EXERCISE
Please repeat, from the entries that follow, the lines from the one containing "Два перевала - поход в Грузию на неделю" through the one containing "Страна сугробов" exactly, adding nothing.

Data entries
------------------------------------

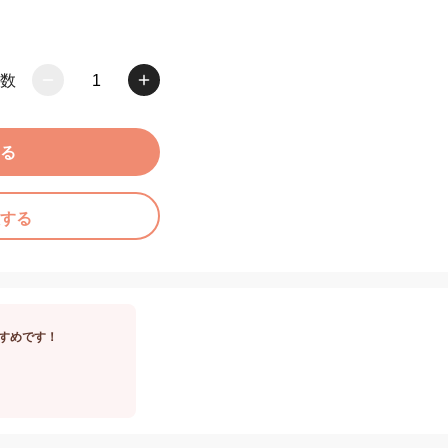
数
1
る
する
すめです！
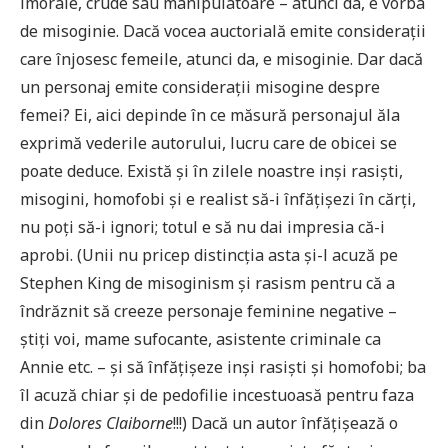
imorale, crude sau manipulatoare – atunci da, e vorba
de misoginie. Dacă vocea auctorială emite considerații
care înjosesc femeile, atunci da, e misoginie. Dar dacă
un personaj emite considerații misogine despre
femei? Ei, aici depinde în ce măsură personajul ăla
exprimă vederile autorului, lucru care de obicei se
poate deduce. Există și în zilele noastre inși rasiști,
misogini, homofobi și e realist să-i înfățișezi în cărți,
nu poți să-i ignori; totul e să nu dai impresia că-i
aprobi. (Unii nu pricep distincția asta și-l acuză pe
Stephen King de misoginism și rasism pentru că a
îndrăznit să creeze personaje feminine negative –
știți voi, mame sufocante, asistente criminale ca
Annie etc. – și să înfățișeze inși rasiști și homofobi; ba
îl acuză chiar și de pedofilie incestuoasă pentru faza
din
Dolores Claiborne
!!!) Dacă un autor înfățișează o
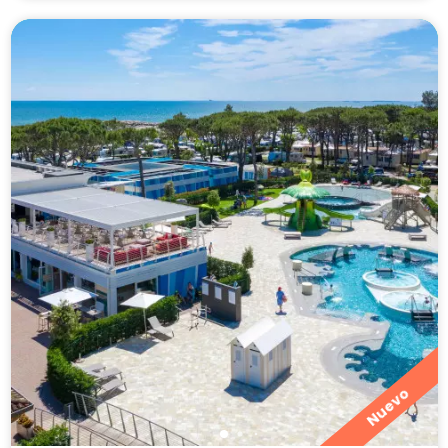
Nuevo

------------------------------------

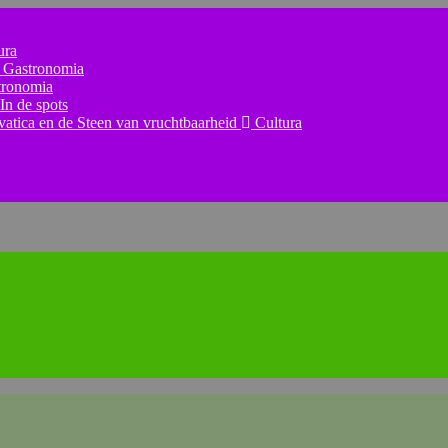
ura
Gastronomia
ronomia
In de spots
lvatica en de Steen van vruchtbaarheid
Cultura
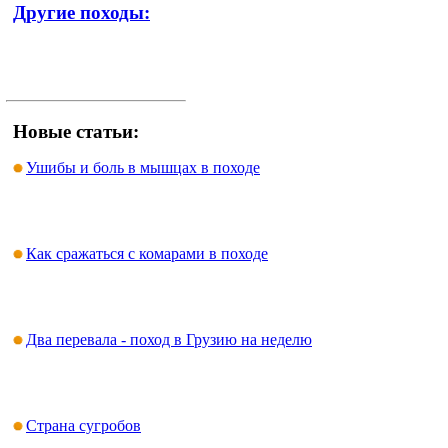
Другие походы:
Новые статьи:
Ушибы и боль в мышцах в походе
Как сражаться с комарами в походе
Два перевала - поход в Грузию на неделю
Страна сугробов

------------------------------------

EXERCISE ANSWER
Два перевала - поход в Грузию на неделю
Страна сугробов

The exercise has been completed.